Pertanyaan lain, apakah menulis biografi itu harus melukiskan perjalanan hidup seseorang dari sejak dia lahir sampai wawancara dilakukan? Ya tentu tidak, Ferguso!
- Kok serba tidak, ya Kang, kronologis tidak boleh, menulis cerita sampai terakhir wawancara dilakukan, juga tidak boleh...
+ Bukan tidak boleh, ini cuma trik menulis biografi saja, apalagi menulis biografi atau sosok di media massa yang halamannya terbatas. Tidak mungkin 'kan kamu menceritakan dari lahir sampai saat terakhir wawancara dilakukan?
- Jadi apa yang harus kulakukan, Kang?
+ Gunakan teknik Flashback!
- Apa itu Flashback, Kang?
+ Baiklah saya jelaskan, tapi tolong geser cangkir kopi itu lebih dekat!
Flashback itu gampangnya kilas balik, mengingat kembali peristiwa masa lalu. Masa lalu yang bagaimana?
Kemarin 'kan sudah saya jelaskan soal "Dramatis" dan "Turning Point", masih ingat? Flashback sejatinya istilah kuno, orang Inggris abad pertengahan sudah mengenal kata Flashback ini. Ia digunakan berbagai kepentingan, khususnya dalam penulisan sebuah novel atau drama.

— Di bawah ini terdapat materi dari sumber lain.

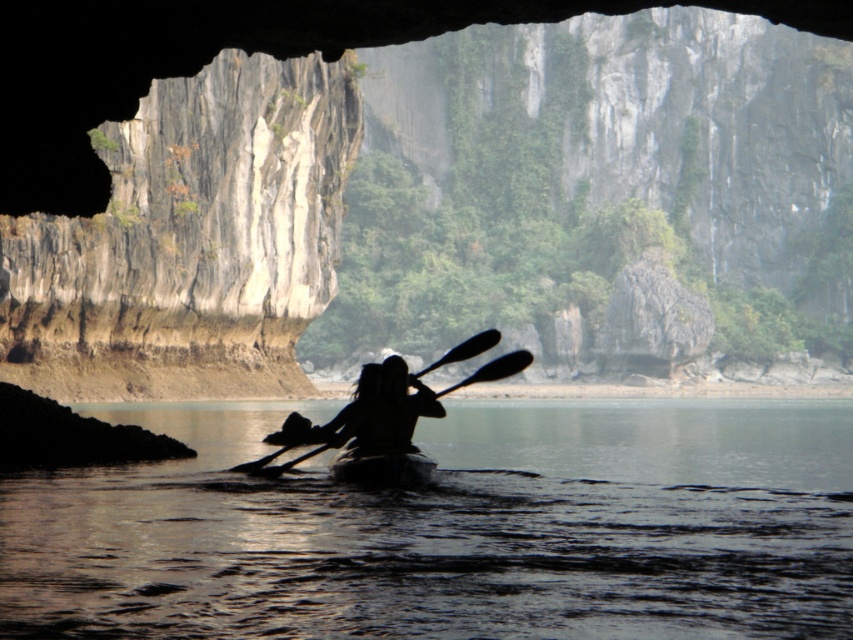 Based on the photo, can you confirm if transparent water at center is taller than black matte paddle at center?

In fact, transparent water at center may be shorter than black matte paddle at center.

Is point (62, 548) positioned behind point (310, 451)?

That is False.

Locate an element on the screen. This screenshot has height=640, width=853. transparent water at center is located at coordinates (451, 529).

Who is more forward, (x=54, y=624) or (x=396, y=406)?

Point (x=54, y=624)

Between transparent water at center and silhouette wood paddle at center, which one has less height?

transparent water at center

Is point (126, 513) behind point (424, 406)?

No, (126, 513) is in front of (424, 406).

Where is `transparent water at center`? The height and width of the screenshot is (640, 853). transparent water at center is located at coordinates (451, 529).

Is point (383, 467) positioned after point (250, 468)?

That is False.

Locate an element on the screen. The image size is (853, 640). smooth dark gray canoe at center is located at coordinates (383, 467).

Find the location of a particular element. This screenshot has height=640, width=853. smooth dark gray canoe at center is located at coordinates (383, 467).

Flashback tentu saja menggambarkan situasi dan kondisi tertentu yang terjadi di masa lalu. Untuk apa? cermin, tentu saja. Maksudnya untuk dijadikan pelajaran, kajian atau alasan untuk melakukan sesuatu di masa sekarang.
Tetapi, dalam penulisan fiksi, Flashback adalah alur mundur -kilas balik itu- menggambarkan satu atau serenceng kejadian di masa lalu yang berkaitan dengan plot utama yang tengah berjalan.
- Plot? Apa itu Plot, Kang?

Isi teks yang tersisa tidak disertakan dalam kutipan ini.